### [Work to be completed]
Write out the entire listing below exactly, with the pictures left out.
════════════════════
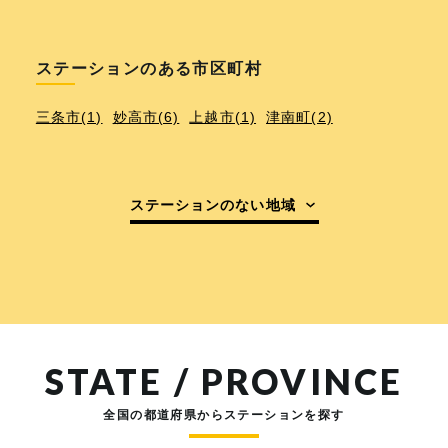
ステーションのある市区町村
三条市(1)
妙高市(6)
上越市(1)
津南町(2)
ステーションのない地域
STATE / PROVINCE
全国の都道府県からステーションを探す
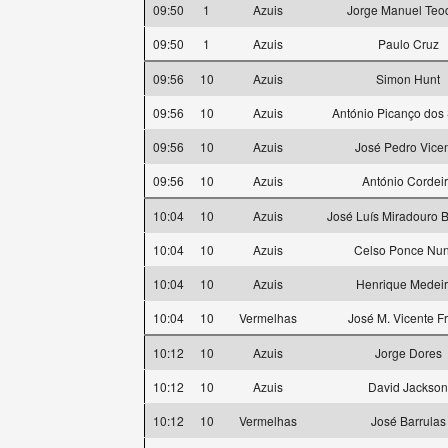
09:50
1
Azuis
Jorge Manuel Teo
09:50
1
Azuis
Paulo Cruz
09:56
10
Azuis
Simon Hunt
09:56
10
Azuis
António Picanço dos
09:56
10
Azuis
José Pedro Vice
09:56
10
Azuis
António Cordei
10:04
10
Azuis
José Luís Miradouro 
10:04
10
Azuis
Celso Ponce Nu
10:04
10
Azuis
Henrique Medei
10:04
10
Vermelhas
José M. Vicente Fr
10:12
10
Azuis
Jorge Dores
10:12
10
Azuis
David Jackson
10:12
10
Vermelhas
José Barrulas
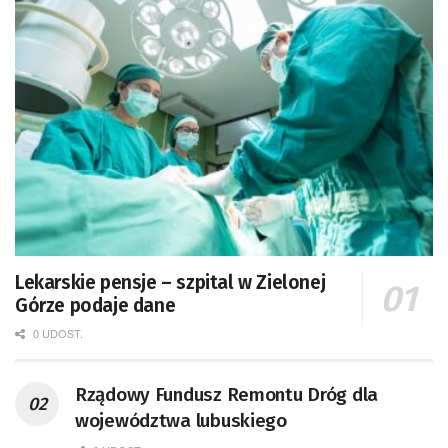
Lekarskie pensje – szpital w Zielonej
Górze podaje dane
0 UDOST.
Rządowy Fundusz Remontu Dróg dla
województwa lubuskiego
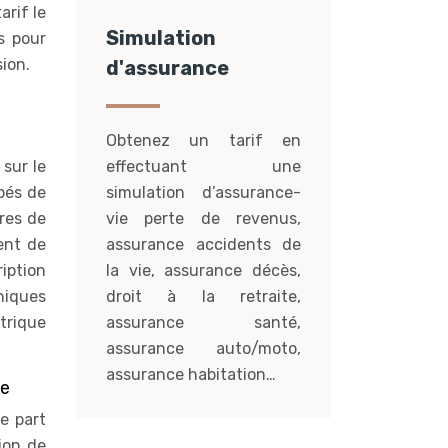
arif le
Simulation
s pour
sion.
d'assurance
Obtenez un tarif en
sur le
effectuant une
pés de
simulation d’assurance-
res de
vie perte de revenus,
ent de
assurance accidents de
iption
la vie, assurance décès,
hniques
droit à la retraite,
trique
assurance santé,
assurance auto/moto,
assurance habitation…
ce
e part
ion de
════════════════════
### [Answer below]
ステーションのある市区町村
三条市(1)
妙高市(6)
上越市(1)
津南町(2)
ステーションのない地域
STATE / PROVINCE
全国の都道府県からステーションを探す
09:50
1
Azuis
Jorge Manuel Teo
09:50
1
Azuis
Paulo Cruz
09:56
10
Azuis
Simon Hunt
09:56
10
Azuis
António Picanço dos
09:56
10
Azuis
José Pedro Vice
09:56
10
Azuis
António Cordei
10:04
10
Azuis
José Luís Miradouro 
10:04
10
Azuis
Celso Ponce Nu
10:04
10
Azuis
Henrique Medei
10:04
10
Vermelhas
José M. Vicente Fr
10:12
10
Azuis
Jorge Dores
10:12
10
Azuis
David Jackson
10:12
10
Vermelhas
José Barrulas
Lekarskie pensje – szpital w Zielonej
Górze podaje dane
0 UDOST.
Rządowy Fundusz Remontu Dróg dla
województwa lubuskiego
arif le
Simulation
s pour
sion.
d'assurance
Obtenez un tarif en
sur le
effectuant une
pés de
simulation d’assurance-
res de
vie perte de revenus,
ent de
assurance accidents de
iption
la vie, assurance décès,
hniques
droit à la retraite,
trique
assurance santé,
assurance auto/moto,
assurance habitation…
ce
e part
ion de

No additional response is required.